Accessing a 2D array which is returned as a pointer in C

Question

I'm trying to return a 2D array from a function. I've tried some ways mentioned in some websites. But they are helpless. So finally I'd assigned a pointer to the 2D array and returned it from the function. And the sample function's code is given below

float *test(int *x, int *y)
{
    static float res[2][3];
    float[] temp = {1,2,3};
    for(int i=0;i<3;i++) res[0][i] = temp[i];
    for(int i=0;i<3;i++) res[1][i] = temp[i]*-1;
    float *ptr = &res[0][0];
    return ptr;
}

Now I have a problem that how to access this 2D array in main function to print all of it's elements.

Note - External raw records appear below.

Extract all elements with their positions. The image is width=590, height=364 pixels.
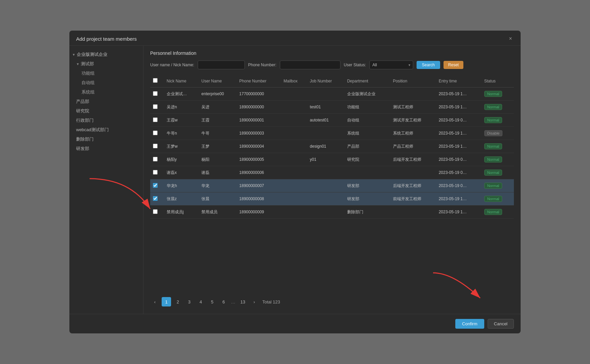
status-badge: Normal (484, 170, 502, 176)
sidebar-tree-item[interactable]: 产品部 (69, 97, 143, 106)
cancel-button[interactable]: Cancel (488, 319, 514, 329)
sidebar-tree-item[interactable]: 删除部门 (69, 135, 143, 144)
col-user-name: User Name (199, 75, 236, 87)
cell-mailbox (281, 101, 307, 114)
cell-job-number (307, 206, 345, 219)
username-label: User name / Nick Name: (150, 63, 194, 67)
row-checkbox[interactable] (153, 144, 158, 148)
cell-nick-name: 牛哥n (164, 127, 199, 140)
pagination-page[interactable]: 6 (219, 297, 228, 306)
status-badge: Normal (484, 196, 502, 202)
pagination: ‹123456…13›Total 123 (150, 292, 514, 309)
cell-user-name: 王霞 (199, 114, 236, 127)
select-all-checkbox[interactable] (153, 78, 158, 83)
cell-nick-name: 企业测试… (164, 87, 199, 101)
pagination-page[interactable]: 5 (207, 297, 217, 306)
table-row: 禁用成员j禁用成员18900000009删除部门2023-05-19 1…Nor… (150, 206, 514, 219)
cell-job-number (307, 166, 345, 179)
reset-button[interactable]: Reset (444, 61, 463, 69)
cell-job-number: test01 (307, 101, 345, 114)
tree-arrow-icon: ▼ (72, 53, 75, 57)
row-checkbox[interactable] (153, 196, 158, 201)
row-checkbox[interactable] (153, 104, 158, 109)
cell-user-name: 谢磊 (199, 166, 236, 179)
pagination-page[interactable]: 1 (162, 297, 171, 306)
row-checkbox[interactable] (153, 131, 158, 135)
sidebar-tree-item[interactable]: 行政部门 (69, 116, 143, 125)
pagination-page[interactable]: 3 (185, 297, 194, 306)
sidebar-tree-item[interactable]: 功能组 (69, 69, 143, 78)
cell-entry-time: 2023-05-19 1… (436, 127, 482, 140)
cell-nick-name: 杨阳y (164, 153, 199, 166)
row-checkbox[interactable] (153, 91, 158, 96)
sidebar-tree-item[interactable]: ▼测试部 (69, 59, 143, 69)
status-badge: Disable (484, 130, 503, 136)
pagination-last[interactable]: 13 (238, 297, 248, 306)
pagination-prev[interactable]: ‹ (150, 297, 160, 306)
close-icon[interactable]: × (507, 35, 514, 42)
department-tree: ▼企业版测试企业▼测试部功能组自动组系统组产品部研究院行政部门webcad测试部… (69, 46, 143, 314)
cell-user-name: 王梦 (199, 140, 236, 153)
table-row: 谢磊x谢磊189000000062023-05-19 0…Normal (150, 166, 514, 179)
cell-mailbox (281, 166, 307, 179)
cell-entry-time: 2023-05-19 1… (436, 192, 482, 206)
sidebar-tree-item[interactable]: webcad测试部门 (69, 125, 143, 135)
confirm-button[interactable]: Confirm (455, 319, 484, 329)
cell-nick-name: 王梦w (164, 140, 199, 153)
pagination-page[interactable]: 4 (196, 297, 205, 306)
username-input[interactable] (198, 61, 245, 69)
sidebar-item-label: 删除部门 (76, 136, 94, 142)
cell-phone: 18900000007 (237, 179, 281, 192)
row-checkbox[interactable] (153, 157, 158, 161)
cell-status: Disable (482, 127, 514, 140)
search-button[interactable]: Search (417, 61, 440, 69)
cell-phone: 18900000008 (237, 192, 281, 206)
row-checkbox[interactable] (153, 209, 158, 214)
cell-department (345, 166, 390, 179)
cell-department: 系统组 (345, 127, 390, 140)
phone-label: Phone Number: (248, 63, 276, 67)
cell-position: 系统工程师 (390, 127, 436, 140)
cell-department: 功能组 (345, 101, 390, 114)
table-row: 王梦w王梦18900000004design01产品部产品工程师2023-05-… (150, 140, 514, 153)
pagination-dots: … (230, 299, 236, 304)
pagination-next[interactable]: › (250, 297, 259, 306)
sidebar-tree-item[interactable]: 研发部 (69, 144, 143, 153)
cell-job-number: y01 (307, 153, 345, 166)
cell-status: Normal (482, 101, 514, 114)
row-checkbox[interactable] (153, 183, 158, 188)
row-checkbox[interactable] (153, 170, 158, 175)
sidebar-tree-item[interactable]: 研究院 (69, 106, 143, 116)
phone-input[interactable] (280, 61, 340, 69)
cell-phone: 18900000006 (237, 166, 281, 179)
cell-user-name: enterprise00 (199, 87, 236, 101)
personnel-table: Nick Name User Name Phone Number Mailbox… (150, 75, 514, 219)
cell-phone: 18900000004 (237, 140, 281, 153)
row-checkbox[interactable] (153, 117, 158, 122)
cell-phone: 18900000000 (237, 101, 281, 114)
status-select[interactable]: All Normal Disable (369, 61, 413, 69)
sidebar-tree-item[interactable]: 自动组 (69, 78, 143, 87)
sidebar-item-label: 自动组 (81, 80, 95, 86)
sidebar-item-label: 系统组 (81, 89, 95, 95)
table-body: 企业测试…enterprise0017700000000企业版测试企业2023-… (150, 87, 514, 219)
cell-status: Normal (482, 179, 514, 192)
cell-status: Normal (482, 192, 514, 206)
status-badge: Normal (484, 91, 502, 97)
cell-nick-name: 张晨z (164, 192, 199, 206)
cell-position (390, 87, 436, 101)
cell-job-number: autotest01 (307, 114, 345, 127)
sidebar-tree-item[interactable]: ▼企业版测试企业 (69, 50, 143, 59)
cell-job-number: design01 (307, 140, 345, 153)
cell-user-name: 牛哥 (199, 127, 236, 140)
status-badge: Normal (484, 104, 502, 110)
cell-status: Normal (482, 206, 514, 219)
cell-nick-name: 吴进n (164, 101, 199, 114)
table-row: 张晨z张晨18900000008研发部前端开发工程师2023-05-19 1…N… (150, 192, 514, 206)
cell-mailbox (281, 114, 307, 127)
sidebar-tree-item[interactable]: 系统组 (69, 87, 143, 97)
cell-nick-name: 禁用成员j (164, 206, 199, 219)
cell-mailbox (281, 87, 307, 101)
cell-department: 企业版测试企业 (345, 87, 390, 101)
pagination-page[interactable]: 2 (173, 297, 183, 306)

Could anyone give a solution? Thanks in advance:)

Answer 1

You could return a pointer to static variable:

char (*modify(char input))[3] 
{
  static char variable[3][3];
  variable[0][0] = input;
  variable[1][1] = input+1;
  return variable;
}

int main() {
    char (*result)[3] = modify(a);
}

However, this is not a reentrant function. Another option is using dynamic memory (i.e. malloc), but memory leaks are quite common when returning pointers to allocated memory.

---

Another approach it's to pass the array to the function, already allocated, so you don't have to be worried about releasing memory or using statics:

void modify(char variable[][3], char input) {
    variable[0][0] = input;
    variable[1][1] = input+1;
}

int main(void) {
    char result[3][3];
    modify(result,a);
}

A better approach it's to create a typedef to highlight the purpose, length and making easier working with it:

typedef struct { char x[3][3]; } my2D_t;

void modify(my2D_t *variable, char input) {
    variable->x[0][0] = input;
    variable->x[1][1] = input+1;
}
int main() {
    my2D_t result;
    char a = 1;
    modify(&result,a);
}

Also returning by value as tstanisl noticed. It creates another my2D_t, but the compiler will probably end up with something similar to the previous idea for the sake of optimization known as the "as-if" rule:

typedef struct { char x[3][3]; } my2D_t;

my2D_t modify(char input) {
    my2D_t variable;
    variable.x[0][0] = input;
    variable.x[1][1] = input+1;
    
    return variable;
}
int main() {
    char a = 1;
    my2D_t result = modify(a);    
}

Answer 2

You have to go through dynamic allocation malloc is used for this. Consider this code:

float **result = NULL; // if you want to return 2D array you need double pointer
result = (float **)malloc(2 * sizeof(float *)); // allocating assuming that the allocating will not fail otherwise it return NULL
for(int i = 0; i < 2; i++)
    result[i] = (float *)malloc(3 * sizeof(float));

for(int i = 0; i < 3; i++) result[0][i] = i;
for(int i = 0; i < 3; i++) result[1][i] = i * -1;
return result;

Important part is also in main function where you should deallocate the memory to prevent memory leak. Is's done through free function and you should do this revere to the allocation to free all the memory you allocated.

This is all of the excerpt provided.